American businessman

Mike Levy is an internet entrepreneur and the current chairman and CEO of Maxxpoint Corporation. Prior to Maxxpoint Mr. Levy was Founder and CEO of OPEN Sports. a new edge Sports Internet Company. Prior to OPEN Sports, Levy was the founder and former president, chairman and CEO of SportsLine.com, Inc., a leading Internet sports media company and publisher of CBS SportsLine, NFL.com, PGA Tour.com and NCAASports.com.

==Career==
Mike Levy is the founder and CEO of Maxxpoint Corp. a consulting company specializing in high tech startups.
Prior to launching Maxxpoint, Mr. Levy was the Founder and CEO of SportsLine, Inc., a leading sports media company and publisher of CBS SportsLine.com, NFL.com, PGA Tour.com and NCAA Sports.com.
Mike Levy founded Sportsline in February, 1994. Sportsline was listed on NASDAQ from November, 1997 through December, 2004 when it was acquired by CBS.

At Sportsline, Levy forged alliances with CBS Sports, AOL, the NFL, the NBA, MLB, the PGA Tour, the NCAA, various players' associations and many superstar athletes including Tiger Woods, Michael Jordan, Shaquille O'Neal, Joe Namath, John Elway, Jerry Rice, Mike Schmidt and Wayne Gretzky.

Levy took Sportsline public in 1997 raising $32 million. In 1998, Sportsline raised $150 million in a secondary offering and in 1999 raised $150 million in a convertible bond offering.

From 1978 through 1993, Levy was CEO of Lexicon Corporation, a company he co-founded to develop and market the world's first electronic language translator. Under Levy, Lexicon went on to develop data communications terminals for the Department of Defense and Fortune 500 clients, and financial transaction terminals for major credit card issuers, banks and large retailers. Sports-Tech International, Inc., a Lexicon subsidiary developed the video analysis systems which were used by NFL and NBA teams, and over 150 collegiate sports programs.

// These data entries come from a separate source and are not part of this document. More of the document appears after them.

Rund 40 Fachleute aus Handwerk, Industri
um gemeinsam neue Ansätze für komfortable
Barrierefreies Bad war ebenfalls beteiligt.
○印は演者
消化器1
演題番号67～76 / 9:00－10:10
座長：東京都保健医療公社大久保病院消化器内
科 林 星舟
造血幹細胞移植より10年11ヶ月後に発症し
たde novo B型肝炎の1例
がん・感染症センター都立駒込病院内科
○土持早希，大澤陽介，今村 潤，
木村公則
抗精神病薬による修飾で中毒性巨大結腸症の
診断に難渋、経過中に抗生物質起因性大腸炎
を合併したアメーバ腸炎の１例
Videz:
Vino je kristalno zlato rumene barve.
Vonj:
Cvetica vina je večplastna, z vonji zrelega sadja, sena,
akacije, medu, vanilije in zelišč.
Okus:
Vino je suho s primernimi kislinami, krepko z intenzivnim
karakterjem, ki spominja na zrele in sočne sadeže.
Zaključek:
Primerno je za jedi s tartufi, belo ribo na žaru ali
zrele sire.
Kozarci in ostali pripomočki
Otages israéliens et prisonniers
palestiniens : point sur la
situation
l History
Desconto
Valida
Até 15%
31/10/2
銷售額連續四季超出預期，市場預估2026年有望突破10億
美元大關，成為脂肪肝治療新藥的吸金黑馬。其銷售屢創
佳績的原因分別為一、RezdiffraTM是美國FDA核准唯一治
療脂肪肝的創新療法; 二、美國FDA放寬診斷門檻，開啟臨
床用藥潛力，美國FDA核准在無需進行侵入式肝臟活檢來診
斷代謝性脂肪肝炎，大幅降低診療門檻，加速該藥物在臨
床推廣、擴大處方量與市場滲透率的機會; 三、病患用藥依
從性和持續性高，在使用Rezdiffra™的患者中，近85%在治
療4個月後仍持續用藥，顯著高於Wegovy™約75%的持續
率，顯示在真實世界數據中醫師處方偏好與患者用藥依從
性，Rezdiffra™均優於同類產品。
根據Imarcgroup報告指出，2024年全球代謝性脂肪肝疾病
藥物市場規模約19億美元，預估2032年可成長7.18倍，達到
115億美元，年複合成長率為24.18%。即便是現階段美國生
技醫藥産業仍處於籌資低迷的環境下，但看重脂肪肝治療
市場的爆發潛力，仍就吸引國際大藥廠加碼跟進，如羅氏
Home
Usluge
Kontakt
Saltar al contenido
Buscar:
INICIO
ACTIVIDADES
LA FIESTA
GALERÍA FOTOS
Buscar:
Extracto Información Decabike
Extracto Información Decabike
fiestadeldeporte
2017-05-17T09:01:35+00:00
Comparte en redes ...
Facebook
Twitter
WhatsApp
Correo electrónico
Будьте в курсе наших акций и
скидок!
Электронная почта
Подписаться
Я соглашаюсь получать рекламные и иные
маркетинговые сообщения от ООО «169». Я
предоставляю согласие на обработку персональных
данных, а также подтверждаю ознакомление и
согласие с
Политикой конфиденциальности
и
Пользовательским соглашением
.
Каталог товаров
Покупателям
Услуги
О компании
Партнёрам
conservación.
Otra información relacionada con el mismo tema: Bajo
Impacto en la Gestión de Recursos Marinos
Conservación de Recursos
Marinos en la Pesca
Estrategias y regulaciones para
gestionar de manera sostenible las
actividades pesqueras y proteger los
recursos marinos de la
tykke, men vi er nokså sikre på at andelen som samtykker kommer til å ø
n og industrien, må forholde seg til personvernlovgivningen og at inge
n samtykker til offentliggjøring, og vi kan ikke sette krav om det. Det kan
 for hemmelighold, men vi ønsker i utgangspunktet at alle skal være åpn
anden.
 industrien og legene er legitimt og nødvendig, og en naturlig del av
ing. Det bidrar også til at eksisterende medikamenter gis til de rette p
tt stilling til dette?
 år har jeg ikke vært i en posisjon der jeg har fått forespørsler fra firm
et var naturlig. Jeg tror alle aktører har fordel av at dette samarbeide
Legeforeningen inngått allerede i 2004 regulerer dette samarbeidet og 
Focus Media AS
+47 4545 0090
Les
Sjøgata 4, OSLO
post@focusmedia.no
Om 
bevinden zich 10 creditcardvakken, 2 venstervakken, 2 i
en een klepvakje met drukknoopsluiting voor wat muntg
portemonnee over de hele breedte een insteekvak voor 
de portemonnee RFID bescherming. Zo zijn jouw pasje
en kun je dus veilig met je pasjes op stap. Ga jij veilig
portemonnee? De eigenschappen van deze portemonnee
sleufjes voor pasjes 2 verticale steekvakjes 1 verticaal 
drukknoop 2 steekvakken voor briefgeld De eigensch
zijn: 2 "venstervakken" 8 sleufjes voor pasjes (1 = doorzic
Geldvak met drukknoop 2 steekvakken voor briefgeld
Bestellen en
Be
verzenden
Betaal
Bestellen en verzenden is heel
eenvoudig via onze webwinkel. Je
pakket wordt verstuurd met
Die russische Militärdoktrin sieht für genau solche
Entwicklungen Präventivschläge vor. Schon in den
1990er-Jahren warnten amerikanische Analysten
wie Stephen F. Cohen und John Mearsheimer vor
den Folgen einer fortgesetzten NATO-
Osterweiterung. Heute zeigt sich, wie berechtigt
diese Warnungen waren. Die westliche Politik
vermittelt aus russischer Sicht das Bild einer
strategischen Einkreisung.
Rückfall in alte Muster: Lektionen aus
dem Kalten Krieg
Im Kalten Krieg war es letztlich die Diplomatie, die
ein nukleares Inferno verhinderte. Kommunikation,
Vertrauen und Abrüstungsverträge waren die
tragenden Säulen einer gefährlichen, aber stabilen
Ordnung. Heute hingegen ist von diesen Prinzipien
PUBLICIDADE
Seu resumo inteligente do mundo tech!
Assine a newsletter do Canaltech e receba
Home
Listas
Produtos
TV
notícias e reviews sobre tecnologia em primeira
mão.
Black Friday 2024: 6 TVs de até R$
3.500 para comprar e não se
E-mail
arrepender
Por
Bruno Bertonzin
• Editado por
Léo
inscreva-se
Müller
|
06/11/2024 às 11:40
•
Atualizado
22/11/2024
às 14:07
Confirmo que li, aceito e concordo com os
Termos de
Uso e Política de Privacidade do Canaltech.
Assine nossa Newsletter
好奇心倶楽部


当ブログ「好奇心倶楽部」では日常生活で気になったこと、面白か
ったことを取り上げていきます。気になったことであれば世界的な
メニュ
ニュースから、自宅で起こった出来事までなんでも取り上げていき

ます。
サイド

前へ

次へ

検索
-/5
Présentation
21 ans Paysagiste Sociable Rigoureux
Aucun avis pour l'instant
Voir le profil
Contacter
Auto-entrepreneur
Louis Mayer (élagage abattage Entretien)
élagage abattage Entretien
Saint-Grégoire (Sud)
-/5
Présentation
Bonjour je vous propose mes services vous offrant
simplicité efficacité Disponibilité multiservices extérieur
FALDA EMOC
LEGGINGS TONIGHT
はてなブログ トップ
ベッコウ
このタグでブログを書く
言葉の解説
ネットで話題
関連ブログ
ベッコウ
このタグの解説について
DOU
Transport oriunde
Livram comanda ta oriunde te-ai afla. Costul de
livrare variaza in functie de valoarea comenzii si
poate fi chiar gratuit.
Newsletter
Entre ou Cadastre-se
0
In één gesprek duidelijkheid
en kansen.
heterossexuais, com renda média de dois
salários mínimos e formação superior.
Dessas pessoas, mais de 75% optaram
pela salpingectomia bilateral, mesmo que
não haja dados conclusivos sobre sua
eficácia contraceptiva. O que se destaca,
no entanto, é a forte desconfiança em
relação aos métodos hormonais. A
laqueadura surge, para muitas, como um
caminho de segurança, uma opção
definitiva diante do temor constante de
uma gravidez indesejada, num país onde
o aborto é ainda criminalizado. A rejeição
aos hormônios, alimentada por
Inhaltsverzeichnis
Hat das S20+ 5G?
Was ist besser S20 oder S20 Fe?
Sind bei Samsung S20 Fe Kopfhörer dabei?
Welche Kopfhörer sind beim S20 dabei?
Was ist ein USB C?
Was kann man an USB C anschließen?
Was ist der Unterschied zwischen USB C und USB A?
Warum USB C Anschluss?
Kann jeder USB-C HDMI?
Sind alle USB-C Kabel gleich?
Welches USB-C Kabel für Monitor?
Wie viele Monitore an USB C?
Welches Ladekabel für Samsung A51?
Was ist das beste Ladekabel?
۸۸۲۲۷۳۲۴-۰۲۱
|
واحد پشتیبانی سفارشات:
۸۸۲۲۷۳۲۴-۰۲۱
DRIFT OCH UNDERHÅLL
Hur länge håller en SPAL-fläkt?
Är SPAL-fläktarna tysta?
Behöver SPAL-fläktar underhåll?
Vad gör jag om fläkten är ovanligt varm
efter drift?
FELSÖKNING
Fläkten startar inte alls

From 1969 through 1977 Levy held engineering design and management positions with Racal Datacom and Harris Corporation. Levy holds six patents for innovative high-tech products and received his Bachelor of Electrical Engineering degree from Georgia Tech in 1969.

== Awards ==
Levy was selected as one of The Sporting News "100 most powerful people in sports" for three consecutive years (1999–2001). In 1999, he was given the "Annual Achievement in Technology and New Media Award" by UJA Federation of New York. In 1998, Levy was inducted by Georgia Tech's College of Engineering into the Academy of Distinguished Alumni. In 1997, Levy received the "Florida Entrepreneur of the Year Award" sponsored by Ernst & Young and the "1997 Interactive Entrepreneur Award" by the Interactive Services Association.